A French watchdog released a report Wednesday on behalf of the High Council for Equality between Women and Men. The report “Pornocriminality: let’s put an end to the impunity of the pornography industry!” was formally handed to Bérangère Couillard, the Minister for Gender Equality and the Fight against Discrimination.
In a study which took over a year, the High Council’s Violence Against Women Commission examined pornographic videos available online, with hearings along with studies of existing literature. Throughout March, they reviewed the content of the four most popular pornographic platforms, finding that “there are 1.4 million videos of sadistic practices’. According to the report, as much as “90% of pornographic content presents unsimulated acts of physical, sexual or verbal violence against women.” They further highlight that children are also affected, with 1.3 million child-themed videos that “trivialize and eroticize incest and child criminality.”
They found that not only were these acts morally shocking, but “some of this violent content meets the legal definition of acts of torture and barbarism,” including 70,118 under the keyword “surprise” and 13,898 under “torture.” They pointed to “several legal proceedings” currently underway with producers accused of offences ranging from aggravated human trafficking and pimping, to gang rape and rape with acts of torture and barbarity.
The report denounces possible claims that such content is cinema, as it says “the acts are not simulated, the violence is real,” or allowed under liberal principles of expression, sexual liberation or artistic freedom as ignorant, instead claiming that they “violate the principles of French and international law.” They point to failures of the government and specifically Pharos, a government platform for reporting illegal content, for failing to act on this, calling “on French institutions to ensure that these illegal activities are finally prosecuted and published.”

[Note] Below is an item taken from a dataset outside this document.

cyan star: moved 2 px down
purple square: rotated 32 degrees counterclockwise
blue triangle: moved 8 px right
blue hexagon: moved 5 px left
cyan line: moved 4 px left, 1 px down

In a France Inter interview, the council’s president, Sylvie Pierre-Brossolette, described violent pornography as “a factory for future rapists, future killers of women,” stating that there is “no justification in 2023 for tolerating these unlawful acts of unbearable torment” that were accessible to minors. She told AFP, “our aim is to shake people’s consciences by crudely describing the torture practices that are commonplace in the porn industry. We call it ‘pornocrime’ because these practices are illegal and fall under the penal code.”

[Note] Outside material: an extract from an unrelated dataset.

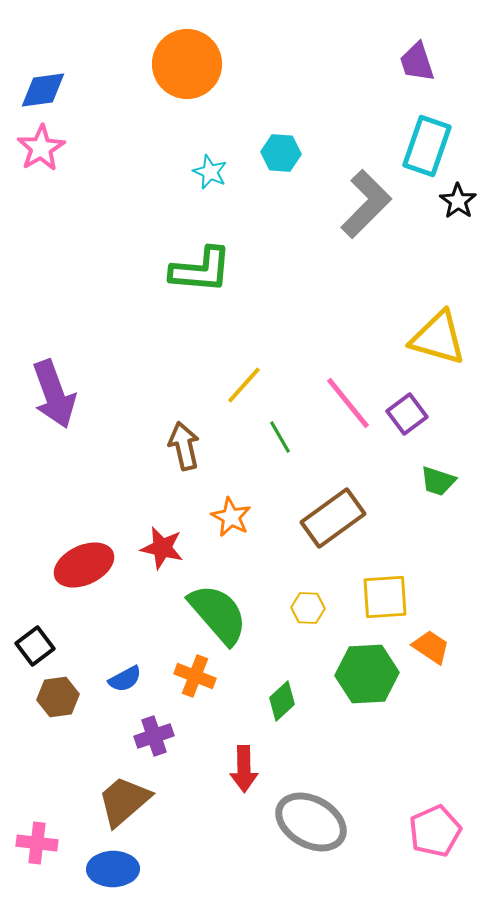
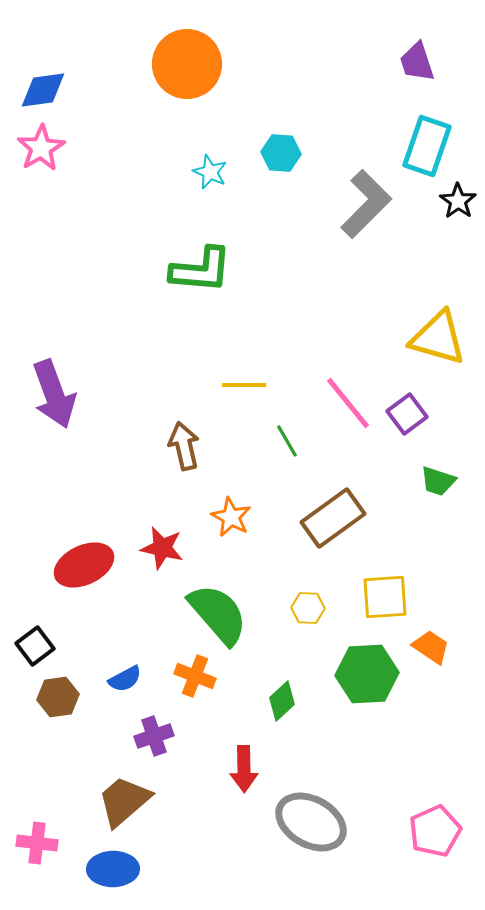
yellow line: rotated 48 degrees clockwise
green line: moved 7 px right, 4 px down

The committee have a number of propositions, including blocking “pornographic websites that do not apply effective age controls” (which the country passed a law requiring in 2020, however this has not yet been enacted, with porn sites reluctant to implement it), establishing a right to remove sexual content at the request of any person featured in a recording, and enforcing sex education in schools to combat the risk of young people educated primarily by watching porn, including regular critiques of pornography.